Uyarlama Filmler Nedir, Ne Değildir?

4. Bireysel Estetik ya da Maddi Kaygılar

Çok kısa bir örnekle ne demek istediğimizi anlatalım: Eski X-Men üçlemesinde, Storm’u oynayan Halle Berry oynamaya devam etmek için karakterinin rolünün arttırılmasını şart koşar ve James Marsden’in canlandırdığı, X-Men çizgi romanlarının belki de olmazsa olmaz tek karakteri Cyclops, Marsden o sırada başka bir projeye (Superman Returns) imza attığı için filmde öldürülür.
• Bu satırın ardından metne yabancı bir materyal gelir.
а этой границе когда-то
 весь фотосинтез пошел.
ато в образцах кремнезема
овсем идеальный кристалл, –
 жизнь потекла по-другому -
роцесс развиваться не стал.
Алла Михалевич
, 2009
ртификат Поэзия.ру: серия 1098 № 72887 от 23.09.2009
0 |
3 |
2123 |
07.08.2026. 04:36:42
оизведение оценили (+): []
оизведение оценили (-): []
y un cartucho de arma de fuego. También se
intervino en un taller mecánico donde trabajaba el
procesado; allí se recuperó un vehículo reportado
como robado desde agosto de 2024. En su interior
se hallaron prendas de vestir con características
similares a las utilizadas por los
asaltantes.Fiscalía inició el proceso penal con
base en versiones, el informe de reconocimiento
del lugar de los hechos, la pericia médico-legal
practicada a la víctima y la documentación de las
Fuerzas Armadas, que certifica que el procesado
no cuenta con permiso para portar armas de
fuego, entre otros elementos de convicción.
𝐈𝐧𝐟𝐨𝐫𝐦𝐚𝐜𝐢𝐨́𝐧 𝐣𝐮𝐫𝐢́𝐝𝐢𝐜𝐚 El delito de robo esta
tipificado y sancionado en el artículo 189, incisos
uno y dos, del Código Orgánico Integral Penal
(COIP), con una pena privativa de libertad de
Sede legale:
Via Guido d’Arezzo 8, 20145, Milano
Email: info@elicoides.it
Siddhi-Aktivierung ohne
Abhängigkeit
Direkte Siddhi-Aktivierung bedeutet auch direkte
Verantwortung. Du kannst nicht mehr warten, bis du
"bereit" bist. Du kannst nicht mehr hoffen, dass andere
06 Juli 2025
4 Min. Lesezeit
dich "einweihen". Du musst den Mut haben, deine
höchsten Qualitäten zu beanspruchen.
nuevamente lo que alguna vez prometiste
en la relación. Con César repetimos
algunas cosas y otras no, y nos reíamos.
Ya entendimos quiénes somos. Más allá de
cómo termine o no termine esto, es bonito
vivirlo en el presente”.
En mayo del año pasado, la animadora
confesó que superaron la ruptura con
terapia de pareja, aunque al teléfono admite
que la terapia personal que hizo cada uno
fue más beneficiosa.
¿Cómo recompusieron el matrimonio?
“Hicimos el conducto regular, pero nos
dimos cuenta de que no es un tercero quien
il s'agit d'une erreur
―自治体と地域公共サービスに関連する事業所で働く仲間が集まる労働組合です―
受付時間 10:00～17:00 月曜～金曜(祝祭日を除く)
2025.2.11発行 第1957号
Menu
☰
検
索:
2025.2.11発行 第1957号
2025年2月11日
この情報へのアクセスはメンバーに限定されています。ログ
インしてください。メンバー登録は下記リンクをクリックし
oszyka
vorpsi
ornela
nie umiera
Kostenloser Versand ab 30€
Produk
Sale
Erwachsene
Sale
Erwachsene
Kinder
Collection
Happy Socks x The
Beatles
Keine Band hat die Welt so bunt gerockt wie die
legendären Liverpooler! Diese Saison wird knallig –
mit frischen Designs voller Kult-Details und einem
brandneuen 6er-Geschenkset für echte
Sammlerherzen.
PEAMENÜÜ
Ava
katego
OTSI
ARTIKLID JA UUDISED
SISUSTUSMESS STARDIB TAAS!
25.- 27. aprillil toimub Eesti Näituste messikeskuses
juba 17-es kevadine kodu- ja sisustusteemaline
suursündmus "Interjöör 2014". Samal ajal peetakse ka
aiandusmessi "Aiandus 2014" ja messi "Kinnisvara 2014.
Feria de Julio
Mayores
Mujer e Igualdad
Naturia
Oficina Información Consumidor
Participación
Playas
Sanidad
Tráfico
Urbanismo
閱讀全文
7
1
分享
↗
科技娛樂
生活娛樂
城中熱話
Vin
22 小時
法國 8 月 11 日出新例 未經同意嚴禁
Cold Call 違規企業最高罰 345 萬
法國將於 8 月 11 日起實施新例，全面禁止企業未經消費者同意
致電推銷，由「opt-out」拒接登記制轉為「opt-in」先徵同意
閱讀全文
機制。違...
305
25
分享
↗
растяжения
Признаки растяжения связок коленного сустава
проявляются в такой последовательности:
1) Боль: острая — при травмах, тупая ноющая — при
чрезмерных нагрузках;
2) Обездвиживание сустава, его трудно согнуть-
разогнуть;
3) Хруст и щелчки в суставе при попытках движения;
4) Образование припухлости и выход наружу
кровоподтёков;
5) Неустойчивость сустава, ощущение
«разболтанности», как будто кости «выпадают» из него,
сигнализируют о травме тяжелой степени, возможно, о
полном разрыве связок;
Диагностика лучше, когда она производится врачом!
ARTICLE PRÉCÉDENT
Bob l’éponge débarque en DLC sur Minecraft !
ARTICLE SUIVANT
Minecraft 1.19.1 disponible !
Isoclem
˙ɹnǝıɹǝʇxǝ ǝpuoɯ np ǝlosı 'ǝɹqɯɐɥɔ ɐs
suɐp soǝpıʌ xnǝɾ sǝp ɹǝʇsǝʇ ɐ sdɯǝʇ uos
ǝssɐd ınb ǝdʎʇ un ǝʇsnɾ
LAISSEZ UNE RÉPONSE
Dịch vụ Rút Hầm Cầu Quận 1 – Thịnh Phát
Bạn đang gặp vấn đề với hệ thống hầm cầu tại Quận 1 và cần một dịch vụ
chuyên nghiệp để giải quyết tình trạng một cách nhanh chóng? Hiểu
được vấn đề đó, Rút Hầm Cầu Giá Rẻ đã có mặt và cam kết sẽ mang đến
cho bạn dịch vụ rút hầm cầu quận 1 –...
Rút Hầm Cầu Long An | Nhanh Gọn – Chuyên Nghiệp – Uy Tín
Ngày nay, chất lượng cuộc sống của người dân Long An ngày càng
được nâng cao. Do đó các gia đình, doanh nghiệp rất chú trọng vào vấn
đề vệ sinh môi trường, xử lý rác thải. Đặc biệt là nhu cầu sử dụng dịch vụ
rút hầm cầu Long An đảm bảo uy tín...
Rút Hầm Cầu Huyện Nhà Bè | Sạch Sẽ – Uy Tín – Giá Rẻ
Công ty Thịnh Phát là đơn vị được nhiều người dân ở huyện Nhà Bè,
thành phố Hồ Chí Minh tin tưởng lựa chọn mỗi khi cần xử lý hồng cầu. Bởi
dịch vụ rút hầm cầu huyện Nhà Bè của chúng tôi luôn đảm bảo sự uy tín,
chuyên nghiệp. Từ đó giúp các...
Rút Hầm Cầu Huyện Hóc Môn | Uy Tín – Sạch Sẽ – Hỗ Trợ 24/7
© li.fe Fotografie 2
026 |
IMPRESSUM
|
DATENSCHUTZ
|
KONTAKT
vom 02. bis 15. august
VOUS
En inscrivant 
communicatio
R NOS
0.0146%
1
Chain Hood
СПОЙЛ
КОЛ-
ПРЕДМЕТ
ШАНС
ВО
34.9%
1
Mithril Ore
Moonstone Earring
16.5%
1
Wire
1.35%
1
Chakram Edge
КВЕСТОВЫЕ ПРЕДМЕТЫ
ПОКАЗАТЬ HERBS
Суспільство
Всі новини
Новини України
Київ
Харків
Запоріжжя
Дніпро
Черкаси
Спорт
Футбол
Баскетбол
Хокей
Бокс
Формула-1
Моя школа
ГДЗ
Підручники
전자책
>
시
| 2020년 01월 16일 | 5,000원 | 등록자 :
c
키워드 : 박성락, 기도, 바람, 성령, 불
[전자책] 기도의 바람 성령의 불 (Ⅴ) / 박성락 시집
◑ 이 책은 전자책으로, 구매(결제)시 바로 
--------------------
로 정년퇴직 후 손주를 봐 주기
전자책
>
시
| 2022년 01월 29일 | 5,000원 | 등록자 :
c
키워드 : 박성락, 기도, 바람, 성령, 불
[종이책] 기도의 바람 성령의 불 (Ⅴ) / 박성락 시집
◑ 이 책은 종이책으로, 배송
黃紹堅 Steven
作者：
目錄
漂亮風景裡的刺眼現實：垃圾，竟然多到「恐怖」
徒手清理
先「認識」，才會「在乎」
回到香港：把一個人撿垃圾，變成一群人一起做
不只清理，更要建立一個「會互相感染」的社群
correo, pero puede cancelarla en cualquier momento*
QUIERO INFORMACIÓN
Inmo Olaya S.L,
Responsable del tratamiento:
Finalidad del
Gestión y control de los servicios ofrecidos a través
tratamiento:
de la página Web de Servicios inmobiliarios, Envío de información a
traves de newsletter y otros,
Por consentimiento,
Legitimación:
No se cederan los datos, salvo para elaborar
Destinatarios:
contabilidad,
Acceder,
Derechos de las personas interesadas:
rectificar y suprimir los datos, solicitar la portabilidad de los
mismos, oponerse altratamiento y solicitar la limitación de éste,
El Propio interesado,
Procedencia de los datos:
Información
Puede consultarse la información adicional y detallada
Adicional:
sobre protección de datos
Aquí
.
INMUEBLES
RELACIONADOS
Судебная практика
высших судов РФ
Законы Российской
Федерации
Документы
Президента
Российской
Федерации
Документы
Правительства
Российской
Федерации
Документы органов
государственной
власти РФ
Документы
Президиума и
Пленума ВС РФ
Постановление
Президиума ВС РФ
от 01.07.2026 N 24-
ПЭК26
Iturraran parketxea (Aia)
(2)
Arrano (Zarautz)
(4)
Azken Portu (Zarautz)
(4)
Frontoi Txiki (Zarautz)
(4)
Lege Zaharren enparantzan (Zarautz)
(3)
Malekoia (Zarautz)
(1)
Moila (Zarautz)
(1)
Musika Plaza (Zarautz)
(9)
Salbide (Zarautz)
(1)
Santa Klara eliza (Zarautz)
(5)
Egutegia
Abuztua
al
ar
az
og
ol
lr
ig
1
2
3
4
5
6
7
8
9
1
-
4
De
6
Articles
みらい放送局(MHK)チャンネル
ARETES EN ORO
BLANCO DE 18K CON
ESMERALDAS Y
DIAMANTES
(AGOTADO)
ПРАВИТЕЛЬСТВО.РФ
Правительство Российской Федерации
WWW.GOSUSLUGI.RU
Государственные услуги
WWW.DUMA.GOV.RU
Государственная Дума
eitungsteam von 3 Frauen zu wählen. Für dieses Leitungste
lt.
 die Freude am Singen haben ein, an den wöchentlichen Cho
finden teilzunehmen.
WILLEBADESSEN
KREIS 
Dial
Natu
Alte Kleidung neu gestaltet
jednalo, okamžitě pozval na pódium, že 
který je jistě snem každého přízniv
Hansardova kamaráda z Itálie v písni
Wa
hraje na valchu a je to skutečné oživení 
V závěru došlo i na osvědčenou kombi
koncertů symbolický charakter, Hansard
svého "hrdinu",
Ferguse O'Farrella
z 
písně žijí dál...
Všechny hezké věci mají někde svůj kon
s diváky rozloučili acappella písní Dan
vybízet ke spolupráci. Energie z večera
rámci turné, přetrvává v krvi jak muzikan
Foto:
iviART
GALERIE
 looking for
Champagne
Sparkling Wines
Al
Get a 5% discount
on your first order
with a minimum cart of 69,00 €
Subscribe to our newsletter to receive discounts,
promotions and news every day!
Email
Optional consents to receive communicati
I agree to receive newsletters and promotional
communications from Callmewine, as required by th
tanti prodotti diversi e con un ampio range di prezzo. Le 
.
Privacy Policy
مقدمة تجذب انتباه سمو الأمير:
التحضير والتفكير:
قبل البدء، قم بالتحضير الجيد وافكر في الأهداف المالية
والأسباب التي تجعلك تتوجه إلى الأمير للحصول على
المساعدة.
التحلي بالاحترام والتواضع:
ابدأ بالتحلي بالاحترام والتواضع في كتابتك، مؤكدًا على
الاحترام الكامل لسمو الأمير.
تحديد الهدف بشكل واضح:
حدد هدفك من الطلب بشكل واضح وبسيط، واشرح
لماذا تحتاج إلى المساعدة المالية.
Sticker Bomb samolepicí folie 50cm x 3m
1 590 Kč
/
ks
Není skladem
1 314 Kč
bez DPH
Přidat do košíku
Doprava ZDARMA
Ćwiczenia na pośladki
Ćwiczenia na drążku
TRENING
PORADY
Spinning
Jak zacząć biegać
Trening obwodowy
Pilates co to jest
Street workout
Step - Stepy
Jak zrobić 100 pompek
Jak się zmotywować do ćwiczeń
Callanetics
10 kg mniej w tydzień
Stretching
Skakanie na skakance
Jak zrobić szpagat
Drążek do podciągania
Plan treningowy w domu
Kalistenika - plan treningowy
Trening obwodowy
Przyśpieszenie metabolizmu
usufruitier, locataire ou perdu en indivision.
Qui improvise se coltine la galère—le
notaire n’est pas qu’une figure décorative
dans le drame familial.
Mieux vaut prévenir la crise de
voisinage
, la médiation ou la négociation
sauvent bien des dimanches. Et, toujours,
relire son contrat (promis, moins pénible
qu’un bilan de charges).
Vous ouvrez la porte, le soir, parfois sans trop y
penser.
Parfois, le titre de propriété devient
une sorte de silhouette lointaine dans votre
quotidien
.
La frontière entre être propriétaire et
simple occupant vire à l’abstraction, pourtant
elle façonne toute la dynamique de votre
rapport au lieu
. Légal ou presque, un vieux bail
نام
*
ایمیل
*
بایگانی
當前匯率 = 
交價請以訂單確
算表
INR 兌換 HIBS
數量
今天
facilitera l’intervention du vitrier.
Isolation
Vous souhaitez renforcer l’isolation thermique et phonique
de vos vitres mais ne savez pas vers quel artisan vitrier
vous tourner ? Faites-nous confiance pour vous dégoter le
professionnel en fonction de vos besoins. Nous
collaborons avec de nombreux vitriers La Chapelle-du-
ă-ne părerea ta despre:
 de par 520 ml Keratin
Benzerini güncel X-Men serilerinde de görürüz. Çizgi romanlarda bırakın gri çizgilerde dolaşmayı, her zaman kötü adamlardan biri olan Mystique, yeni serilerde popüler olan Jennifer Lawrence tarafından canlandırıldığı için X-men’in saha içi lideri olmaya başlar (sanırım Cyclops’un laneti var, nedense ikincil karakterleri ünlü ablalara oynatıp sonradan Cyclops’un etkinliğinin kısılması durumu kaçınılmaz. Yine de bir gün X-Men’in başında olması gerektiği gibi bir Cyclops göreceğimiz film bekliyorum).

Ancak bunlar negatif durumlardır. Halle Berry, karaktere bir şey katmadığı gibi, seriden de bir şeyler götürmüştür. Bazen bireysel kaygılar, filmi ya da seriyi artıya da geçirebilir. Robert Downey’nin Iron Man’e, Tom Hiddleston’un Loki’ye, Cate Blanchett’in Galadriel’e, Heath Ledger’in Joker’e kattıkları gibi.

storm1

Bazı oyuncular da bir şey katmasalar bile, karakteri olması gerektiği gibi oynarlar. Uyarlama bir film için bu yeterlidir de zira zaten oynadıkları karakterlerin içi zaten doludur, bunu doğru düzgün yansıtmak yeterli olabilir. Tıpkı Chris Evans’ın Captain America’sı, Christian Bale’in Batman’i ya da Chris Hemsworth’un Thor’u gibi.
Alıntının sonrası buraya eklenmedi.